La Fondation Info-Türk, tout en condamnant l'hypocrisie du régime d'Ankara vis-à-vis des peuples opprimés d'Anatolie, 
présente ses condoléances à la famille d'Aram Tigran, aux peuples kurde et arménien.

Contrairement à ce qui avait été annoncé, le chanteur arménien Aram Tigran, décédé le 6 août 2009 en Grèce, ne sera pas enterré en Turquie.  Le comité des obsèques créé à Diyarbakir avait entamé les préparations pour organiser une messe à l’église arménienne et pour enterrer le musicien Aram Tigran dans le cimetière arménien comme il le souhaitait. Cependant, le Ministère turc de l’intérieur, malgré la nouvelle politique d'ouverture de dialogue, a refusé de délivrer l’autorisation nécessaire pour réaliser le dernier souhait d’Aram Tigran.

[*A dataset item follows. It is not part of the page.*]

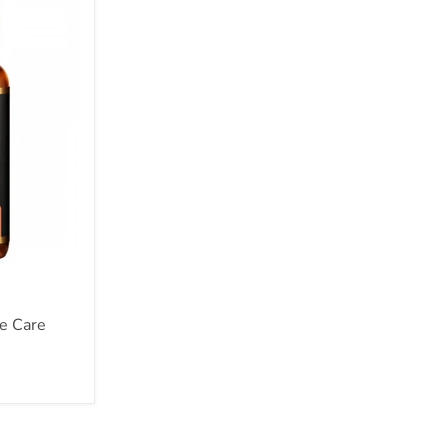
e Care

Après ce refus, la famille du défunt a décidé de l’enterrer à Bruxelles. Le corps du défunt a été transporté jeudi d'Athènes à Bruxelles et accueilli par les représentants de la communauté kurde en Belgique.

D'après Firat News Agency, d'abord une cérémonie religieuse aura lieu le lundi 17 août 2009 à 12h à l'église arménienne, rue Kindermans 1 à Ixelles. Ensuite, le défunt sera enterré dans un cimetière sur Boulevard de Smet de Naeyer à Jette.

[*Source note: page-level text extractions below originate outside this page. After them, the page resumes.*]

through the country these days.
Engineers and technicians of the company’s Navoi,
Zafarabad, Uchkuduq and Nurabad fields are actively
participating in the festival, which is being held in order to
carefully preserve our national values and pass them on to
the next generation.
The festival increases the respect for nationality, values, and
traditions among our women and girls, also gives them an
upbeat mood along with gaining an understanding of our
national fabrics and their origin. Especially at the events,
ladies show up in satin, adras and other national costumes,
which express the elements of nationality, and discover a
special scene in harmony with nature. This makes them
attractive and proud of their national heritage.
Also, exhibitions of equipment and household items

Selon un communiqué de la Maison du peuple de Genève, le comité des obsèques [à Diyarbakir] a fermement condamné ce refus qu’il a qualifié de « honteux ». Selon lui, ce refus est d’autant plus choquant car il a eu lieu dans un contexte où se multiplient depuis des semaines les déclarations des autorités turques pour une résolution pacifique de la question kurde et pour la reconnaissance de la diversité ethnique, religieuse et culturelle…

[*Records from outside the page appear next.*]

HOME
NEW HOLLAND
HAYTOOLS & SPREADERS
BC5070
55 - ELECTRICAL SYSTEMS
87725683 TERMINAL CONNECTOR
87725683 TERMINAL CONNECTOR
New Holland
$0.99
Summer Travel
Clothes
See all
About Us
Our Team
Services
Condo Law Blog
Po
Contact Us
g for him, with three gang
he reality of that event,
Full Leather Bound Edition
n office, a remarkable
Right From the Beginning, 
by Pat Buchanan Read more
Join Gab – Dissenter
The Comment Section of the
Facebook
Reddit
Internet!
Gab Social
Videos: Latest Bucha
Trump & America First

Après le refus des autorités turques, le Comité a organisé des obsèques symboliques au cimetière arménien de Diyarbakir. Ces obsèques ont eu lieu en présence des personnalités comme Osman Baydemir, le maire de Diyarbakir, Aysel Tugluk, députée kurde au Parlement. De nombreux artistes et chanteurs kurdes y étaient également.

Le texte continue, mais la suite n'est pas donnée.